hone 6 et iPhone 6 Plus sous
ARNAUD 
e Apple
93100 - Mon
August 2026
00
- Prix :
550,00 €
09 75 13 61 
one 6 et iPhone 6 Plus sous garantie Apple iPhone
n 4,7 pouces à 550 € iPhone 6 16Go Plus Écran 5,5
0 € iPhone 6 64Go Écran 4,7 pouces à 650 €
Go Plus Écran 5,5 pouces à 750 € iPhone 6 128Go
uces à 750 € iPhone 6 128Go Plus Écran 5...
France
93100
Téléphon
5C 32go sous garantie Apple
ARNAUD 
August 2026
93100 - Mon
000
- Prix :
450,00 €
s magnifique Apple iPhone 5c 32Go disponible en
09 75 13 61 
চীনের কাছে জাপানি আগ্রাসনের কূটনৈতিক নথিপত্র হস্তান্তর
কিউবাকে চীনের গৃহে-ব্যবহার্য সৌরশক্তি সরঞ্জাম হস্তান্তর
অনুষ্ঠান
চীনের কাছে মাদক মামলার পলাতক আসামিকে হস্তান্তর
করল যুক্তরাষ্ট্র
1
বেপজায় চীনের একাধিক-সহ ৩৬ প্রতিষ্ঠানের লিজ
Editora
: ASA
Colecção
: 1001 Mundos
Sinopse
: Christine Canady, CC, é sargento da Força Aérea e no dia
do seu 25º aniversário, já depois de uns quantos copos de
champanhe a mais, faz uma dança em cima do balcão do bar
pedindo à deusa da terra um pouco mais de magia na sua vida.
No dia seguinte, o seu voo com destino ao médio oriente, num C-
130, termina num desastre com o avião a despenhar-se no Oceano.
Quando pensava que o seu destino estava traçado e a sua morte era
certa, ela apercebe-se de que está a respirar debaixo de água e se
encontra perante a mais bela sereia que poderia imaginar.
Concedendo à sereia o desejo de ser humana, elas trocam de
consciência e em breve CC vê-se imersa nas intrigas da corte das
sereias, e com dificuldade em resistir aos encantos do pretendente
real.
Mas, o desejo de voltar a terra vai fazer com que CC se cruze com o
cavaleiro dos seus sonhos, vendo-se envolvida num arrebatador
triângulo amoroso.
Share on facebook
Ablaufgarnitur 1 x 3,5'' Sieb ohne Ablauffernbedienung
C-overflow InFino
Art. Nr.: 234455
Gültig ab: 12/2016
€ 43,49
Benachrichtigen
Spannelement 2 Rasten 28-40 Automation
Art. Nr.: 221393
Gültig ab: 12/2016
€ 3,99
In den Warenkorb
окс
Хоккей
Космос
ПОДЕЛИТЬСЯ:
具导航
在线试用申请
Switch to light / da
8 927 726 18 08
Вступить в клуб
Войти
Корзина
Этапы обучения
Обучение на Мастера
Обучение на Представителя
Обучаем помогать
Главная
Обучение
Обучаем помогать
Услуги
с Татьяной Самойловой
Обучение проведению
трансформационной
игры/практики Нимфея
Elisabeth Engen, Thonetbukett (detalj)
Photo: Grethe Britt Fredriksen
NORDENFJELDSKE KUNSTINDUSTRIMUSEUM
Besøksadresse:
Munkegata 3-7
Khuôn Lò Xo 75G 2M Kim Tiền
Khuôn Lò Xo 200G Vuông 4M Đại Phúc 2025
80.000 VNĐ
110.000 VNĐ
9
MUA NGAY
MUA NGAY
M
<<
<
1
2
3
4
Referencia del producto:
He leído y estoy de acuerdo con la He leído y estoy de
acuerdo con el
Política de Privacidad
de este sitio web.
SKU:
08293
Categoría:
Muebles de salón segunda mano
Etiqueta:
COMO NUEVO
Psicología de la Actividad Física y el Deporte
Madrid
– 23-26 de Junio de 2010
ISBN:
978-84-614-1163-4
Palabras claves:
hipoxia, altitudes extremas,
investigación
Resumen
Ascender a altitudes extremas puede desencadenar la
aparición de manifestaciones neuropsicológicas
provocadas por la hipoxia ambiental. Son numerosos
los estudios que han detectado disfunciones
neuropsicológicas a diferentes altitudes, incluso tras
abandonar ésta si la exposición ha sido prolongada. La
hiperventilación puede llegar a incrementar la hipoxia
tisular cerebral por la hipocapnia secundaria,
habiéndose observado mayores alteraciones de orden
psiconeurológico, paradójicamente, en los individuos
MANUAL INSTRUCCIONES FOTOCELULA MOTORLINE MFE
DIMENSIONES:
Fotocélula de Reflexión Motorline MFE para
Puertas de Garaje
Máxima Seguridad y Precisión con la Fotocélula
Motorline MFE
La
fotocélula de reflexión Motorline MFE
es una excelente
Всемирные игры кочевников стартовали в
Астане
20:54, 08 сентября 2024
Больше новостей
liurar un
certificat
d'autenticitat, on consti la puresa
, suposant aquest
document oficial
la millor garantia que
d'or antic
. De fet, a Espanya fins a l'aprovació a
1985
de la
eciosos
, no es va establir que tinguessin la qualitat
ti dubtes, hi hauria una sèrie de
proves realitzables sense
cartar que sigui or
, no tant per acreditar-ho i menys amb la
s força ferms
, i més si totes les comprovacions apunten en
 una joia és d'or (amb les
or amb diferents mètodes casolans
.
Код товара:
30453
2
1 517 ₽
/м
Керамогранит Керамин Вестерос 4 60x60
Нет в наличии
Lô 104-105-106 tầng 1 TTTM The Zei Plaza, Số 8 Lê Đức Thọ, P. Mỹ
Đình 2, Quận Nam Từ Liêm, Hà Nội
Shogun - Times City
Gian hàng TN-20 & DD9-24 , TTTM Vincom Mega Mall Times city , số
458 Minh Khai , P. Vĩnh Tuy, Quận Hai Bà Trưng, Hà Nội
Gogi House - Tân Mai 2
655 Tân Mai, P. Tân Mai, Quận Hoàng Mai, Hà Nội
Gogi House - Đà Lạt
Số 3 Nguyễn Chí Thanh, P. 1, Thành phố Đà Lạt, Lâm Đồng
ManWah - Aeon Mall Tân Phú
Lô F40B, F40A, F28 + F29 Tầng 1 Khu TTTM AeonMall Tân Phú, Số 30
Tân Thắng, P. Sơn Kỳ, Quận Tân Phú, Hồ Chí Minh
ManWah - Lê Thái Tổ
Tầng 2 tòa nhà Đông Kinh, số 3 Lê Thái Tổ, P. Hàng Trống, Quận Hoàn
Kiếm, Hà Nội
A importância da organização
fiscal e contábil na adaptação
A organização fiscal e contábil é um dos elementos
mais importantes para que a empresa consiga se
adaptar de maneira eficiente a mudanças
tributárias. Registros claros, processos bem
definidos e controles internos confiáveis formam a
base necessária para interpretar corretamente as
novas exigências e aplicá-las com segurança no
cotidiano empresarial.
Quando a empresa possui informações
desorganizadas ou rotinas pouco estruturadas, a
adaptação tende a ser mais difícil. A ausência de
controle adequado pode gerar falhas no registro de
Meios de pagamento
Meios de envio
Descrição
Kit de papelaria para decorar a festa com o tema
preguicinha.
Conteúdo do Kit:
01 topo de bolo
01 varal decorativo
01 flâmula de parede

++++++++++

__What the task requires__. Copy the whole of the data above exactly.

__Response__.
hone 6 et iPhone 6 Plus sous
ARNAUD 
e Apple
93100 - Mon
August 2026
00
- Prix :
550,00 €
09 75 13 61 
one 6 et iPhone 6 Plus sous garantie Apple iPhone
n 4,7 pouces à 550 € iPhone 6 16Go Plus Écran 5,5
0 € iPhone 6 64Go Écran 4,7 pouces à 650 €
Go Plus Écran 5,5 pouces à 750 € iPhone 6 128Go
uces à 750 € iPhone 6 128Go Plus Écran 5...
France
93100
Téléphon
5C 32go sous garantie Apple
ARNAUD 
August 2026
93100 - Mon
000
- Prix :
450,00 €
s magnifique Apple iPhone 5c 32Go disponible en
09 75 13 61 
চীনের কাছে জাপানি আগ্রাসনের কূটনৈতিক নথিপত্র হস্তান্তর
কিউবাকে চীনের গৃহে-ব্যবহার্য সৌরশক্তি সরঞ্জাম হস্তান্তর
অনুষ্ঠান
চীনের কাছে মাদক মামলার পলাতক আসামিকে হস্তান্তর
করল যুক্তরাষ্ট্র
1
বেপজায় চীনের একাধিক-সহ ৩৬ প্রতিষ্ঠানের লিজ
Editora
: ASA
Colecção
: 1001 Mundos
Sinopse
: Christine Canady, CC, é sargento da Força Aérea e no dia
do seu 25º aniversário, já depois de uns quantos copos de
champanhe a mais, faz uma dança em cima do balcão do bar
pedindo à deusa da terra um pouco mais de magia na sua vida.
No dia seguinte, o seu voo com destino ao médio oriente, num C-
130, termina num desastre com o avião a despenhar-se no Oceano.
Quando pensava que o seu destino estava traçado e a sua morte era
certa, ela apercebe-se de que está a respirar debaixo de água e se
encontra perante a mais bela sereia que poderia imaginar.
Concedendo à sereia o desejo de ser humana, elas trocam de
consciência e em breve CC vê-se imersa nas intrigas da corte das
sereias, e com dificuldade em resistir aos encantos do pretendente
real.
Mas, o desejo de voltar a terra vai fazer com que CC se cruze com o
cavaleiro dos seus sonhos, vendo-se envolvida num arrebatador
triângulo amoroso.
Share on facebook
Ablaufgarnitur 1 x 3,5'' Sieb ohne Ablauffernbedienung
C-overflow InFino
Art. Nr.: 234455
Gültig ab: 12/2016
€ 43,49
Benachrichtigen
Spannelement 2 Rasten 28-40 Automation
Art. Nr.: 221393
Gültig ab: 12/2016
€ 3,99
In den Warenkorb
окс
Хоккей
Космос
ПОДЕЛИТЬСЯ:
具导航
在线试用申请
Switch to light / da
8 927 726 18 08
Вступить в клуб
Войти
Корзина
Этапы обучения
Обучение на Мастера
Обучение на Представителя
Обучаем помогать
Главная
Обучение
Обучаем помогать
Услуги
с Татьяной Самойловой
Обучение проведению
трансформационной
игры/практики Нимфея
Elisabeth Engen, Thonetbukett (detalj)
Photo: Grethe Britt Fredriksen
NORDENFJELDSKE KUNSTINDUSTRIMUSEUM
Besøksadresse:
Munkegata 3-7
Khuôn Lò Xo 75G 2M Kim Tiền
Khuôn Lò Xo 200G Vuông 4M Đại Phúc 2025
80.000 VNĐ
110.000 VNĐ
9
MUA NGAY
MUA NGAY
M
<<
<
1
2
3
4
Referencia del producto:
He leído y estoy de acuerdo con la He leído y estoy de
acuerdo con el
Política de Privacidad
de este sitio web.
SKU:
08293
Categoría:
Muebles de salón segunda mano
Etiqueta:
COMO NUEVO
Psicología de la Actividad Física y el Deporte
Madrid
– 23-26 de Junio de 2010
ISBN:
978-84-614-1163-4
Palabras claves:
hipoxia, altitudes extremas,
investigación
Resumen
Ascender a altitudes extremas puede desencadenar la
aparición de manifestaciones neuropsicológicas
provocadas por la hipoxia ambiental. Son numerosos
los estudios que han detectado disfunciones
neuropsicológicas a diferentes altitudes, incluso tras
abandonar ésta si la exposición ha sido prolongada. La
hiperventilación puede llegar a incrementar la hipoxia
tisular cerebral por la hipocapnia secundaria,
habiéndose observado mayores alteraciones de orden
psiconeurológico, paradójicamente, en los individuos
MANUAL INSTRUCCIONES FOTOCELULA MOTORLINE MFE
DIMENSIONES:
Fotocélula de Reflexión Motorline MFE para
Puertas de Garaje
Máxima Seguridad y Precisión con la Fotocélula
Motorline MFE
La
fotocélula de reflexión Motorline MFE
es una excelente
Всемирные игры кочевников стартовали в
Астане
20:54, 08 сентября 2024
Больше новостей
liurar un
certificat
d'autenticitat, on consti la puresa
, suposant aquest
document oficial
la millor garantia que
d'or antic
. De fet, a Espanya fins a l'aprovació a
1985
de la
eciosos
, no es va establir que tinguessin la qualitat
ti dubtes, hi hauria una sèrie de
proves realitzables sense
cartar que sigui or
, no tant per acreditar-ho i menys amb la
s força ferms
, i més si totes les comprovacions apunten en
 una joia és d'or (amb les
or amb diferents mètodes casolans
.
Код товара:
30453
2
1 517 ₽
/м
Керамогранит Керамин Вестерос 4 60x60
Нет в наличии
Lô 104-105-106 tầng 1 TTTM The Zei Plaza, Số 8 Lê Đức Thọ, P. Mỹ
Đình 2, Quận Nam Từ Liêm, Hà Nội
Shogun - Times City
Gian hàng TN-20 & DD9-24 , TTTM Vincom Mega Mall Times city , số
458 Minh Khai , P. Vĩnh Tuy, Quận Hai Bà Trưng, Hà Nội
Gogi House - Tân Mai 2
655 Tân Mai, P. Tân Mai, Quận Hoàng Mai, Hà Nội
Gogi House - Đà Lạt
Số 3 Nguyễn Chí Thanh, P. 1, Thành phố Đà Lạt, Lâm Đồng
ManWah - Aeon Mall Tân Phú
Lô F40B, F40A, F28 + F29 Tầng 1 Khu TTTM AeonMall Tân Phú, Số 30
Tân Thắng, P. Sơn Kỳ, Quận Tân Phú, Hồ Chí Minh
ManWah - Lê Thái Tổ
Tầng 2 tòa nhà Đông Kinh, số 3 Lê Thái Tổ, P. Hàng Trống, Quận Hoàn
Kiếm, Hà Nội
A importância da organização
fiscal e contábil na adaptação
A organização fiscal e contábil é um dos elementos
mais importantes para que a empresa consiga se
adaptar de maneira eficiente a mudanças
tributárias. Registros claros, processos bem
definidos e controles internos confiáveis formam a
base necessária para interpretar corretamente as
novas exigências e aplicá-las com segurança no
cotidiano empresarial.
Quando a empresa possui informações
desorganizadas ou rotinas pouco estruturadas, a
adaptação tende a ser mais difícil. A ausência de
controle adequado pode gerar falhas no registro de
Meios de pagamento
Meios de envio
Descrição
Kit de papelaria para decorar a festa com o tema
preguicinha.
Conteúdo do Kit:
01 topo de bolo
01 varal decorativo
01 flâmula de parede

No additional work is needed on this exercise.